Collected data
:::
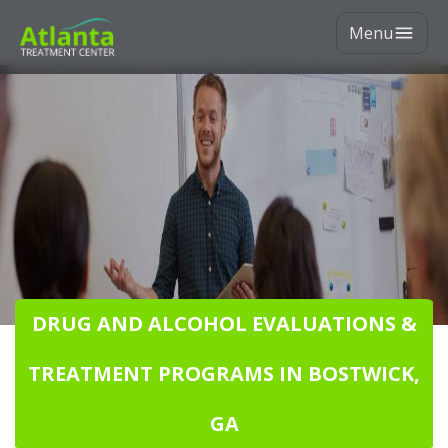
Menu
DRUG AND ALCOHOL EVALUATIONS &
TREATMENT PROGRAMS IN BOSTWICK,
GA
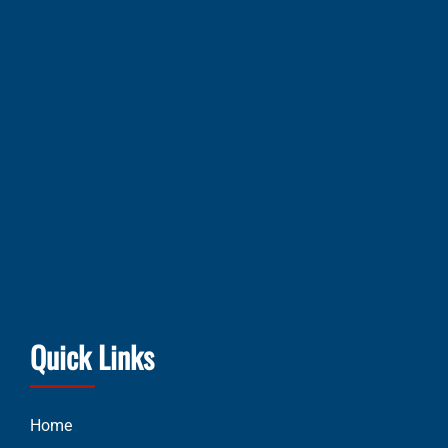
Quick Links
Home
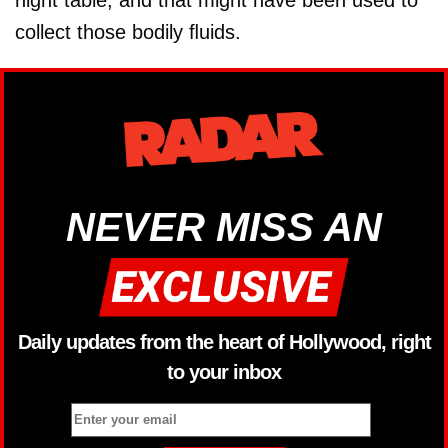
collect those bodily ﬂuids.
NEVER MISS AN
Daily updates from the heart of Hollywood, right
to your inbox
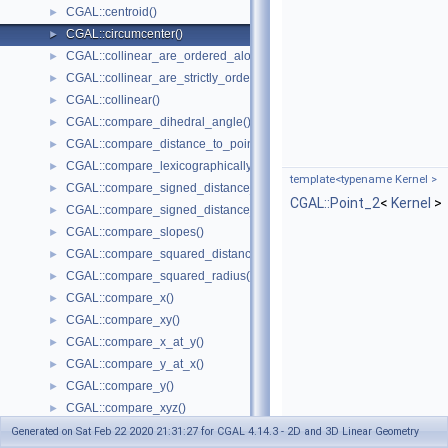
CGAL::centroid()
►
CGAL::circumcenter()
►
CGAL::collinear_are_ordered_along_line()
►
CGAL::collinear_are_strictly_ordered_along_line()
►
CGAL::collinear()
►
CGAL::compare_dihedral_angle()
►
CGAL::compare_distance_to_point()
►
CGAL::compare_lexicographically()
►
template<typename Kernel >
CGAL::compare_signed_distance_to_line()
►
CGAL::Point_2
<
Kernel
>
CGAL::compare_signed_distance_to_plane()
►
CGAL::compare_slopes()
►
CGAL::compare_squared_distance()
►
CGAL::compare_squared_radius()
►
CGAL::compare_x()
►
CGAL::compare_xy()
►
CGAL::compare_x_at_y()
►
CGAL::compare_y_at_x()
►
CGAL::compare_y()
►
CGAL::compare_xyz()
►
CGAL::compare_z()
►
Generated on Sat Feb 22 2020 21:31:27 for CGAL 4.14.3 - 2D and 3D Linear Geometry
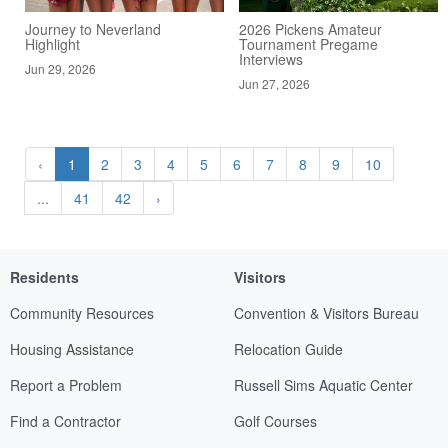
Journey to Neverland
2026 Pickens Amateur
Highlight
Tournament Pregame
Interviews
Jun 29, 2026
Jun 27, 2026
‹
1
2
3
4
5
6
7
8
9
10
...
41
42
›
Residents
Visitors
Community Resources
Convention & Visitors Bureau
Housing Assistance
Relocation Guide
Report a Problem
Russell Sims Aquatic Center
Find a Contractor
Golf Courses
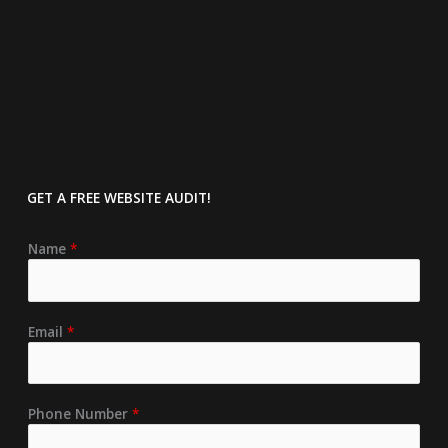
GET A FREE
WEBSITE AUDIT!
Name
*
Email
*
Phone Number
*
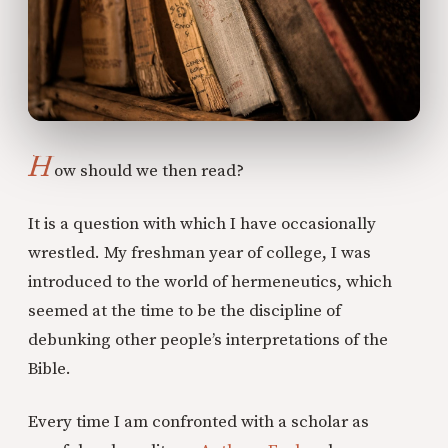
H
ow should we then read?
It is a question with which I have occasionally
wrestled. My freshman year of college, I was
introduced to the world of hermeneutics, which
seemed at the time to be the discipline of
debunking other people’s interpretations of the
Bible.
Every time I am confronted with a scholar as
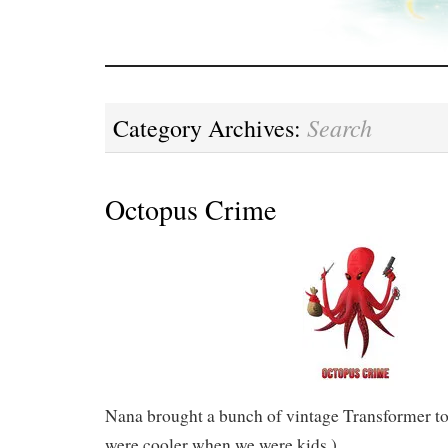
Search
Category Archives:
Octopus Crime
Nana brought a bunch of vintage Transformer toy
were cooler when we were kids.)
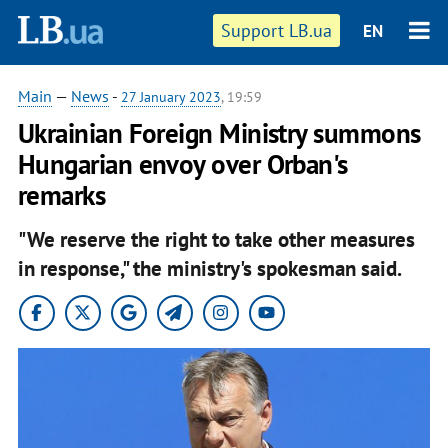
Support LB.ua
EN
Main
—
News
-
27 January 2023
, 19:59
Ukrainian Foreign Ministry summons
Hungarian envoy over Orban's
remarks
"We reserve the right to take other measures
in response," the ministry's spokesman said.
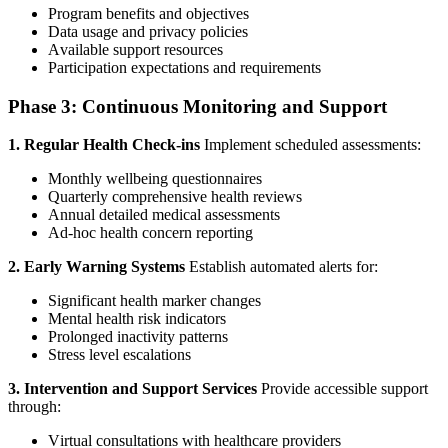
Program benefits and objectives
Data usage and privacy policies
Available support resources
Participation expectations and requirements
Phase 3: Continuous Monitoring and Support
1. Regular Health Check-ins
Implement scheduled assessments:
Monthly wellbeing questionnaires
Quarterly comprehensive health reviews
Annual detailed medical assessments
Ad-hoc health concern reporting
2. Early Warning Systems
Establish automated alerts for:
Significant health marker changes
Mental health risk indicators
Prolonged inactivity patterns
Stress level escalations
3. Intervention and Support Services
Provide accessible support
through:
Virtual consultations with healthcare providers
:::
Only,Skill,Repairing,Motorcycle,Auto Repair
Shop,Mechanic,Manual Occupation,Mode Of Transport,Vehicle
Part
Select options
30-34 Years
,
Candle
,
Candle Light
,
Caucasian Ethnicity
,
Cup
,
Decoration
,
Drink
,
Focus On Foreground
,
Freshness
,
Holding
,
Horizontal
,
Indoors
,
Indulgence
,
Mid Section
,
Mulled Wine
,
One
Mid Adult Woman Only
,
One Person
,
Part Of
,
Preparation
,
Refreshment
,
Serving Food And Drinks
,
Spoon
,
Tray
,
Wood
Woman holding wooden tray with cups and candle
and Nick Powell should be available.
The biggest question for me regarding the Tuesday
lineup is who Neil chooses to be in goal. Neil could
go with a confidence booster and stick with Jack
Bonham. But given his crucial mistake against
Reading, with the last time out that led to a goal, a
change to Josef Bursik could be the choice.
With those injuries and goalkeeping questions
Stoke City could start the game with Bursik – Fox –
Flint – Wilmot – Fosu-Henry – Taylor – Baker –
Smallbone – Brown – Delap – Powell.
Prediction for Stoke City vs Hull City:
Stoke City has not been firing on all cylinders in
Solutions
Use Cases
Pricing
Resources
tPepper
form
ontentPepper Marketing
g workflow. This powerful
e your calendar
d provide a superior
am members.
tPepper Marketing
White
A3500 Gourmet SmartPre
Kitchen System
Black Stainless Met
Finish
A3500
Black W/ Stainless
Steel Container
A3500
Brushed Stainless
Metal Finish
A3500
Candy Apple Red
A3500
:::
TASK REQUIREMENTS: When a line above contains the string "Woman", copy that line.

ANSWER AREA:
Mid Adult Woman Only
Woman holding wooden tray with cups and candle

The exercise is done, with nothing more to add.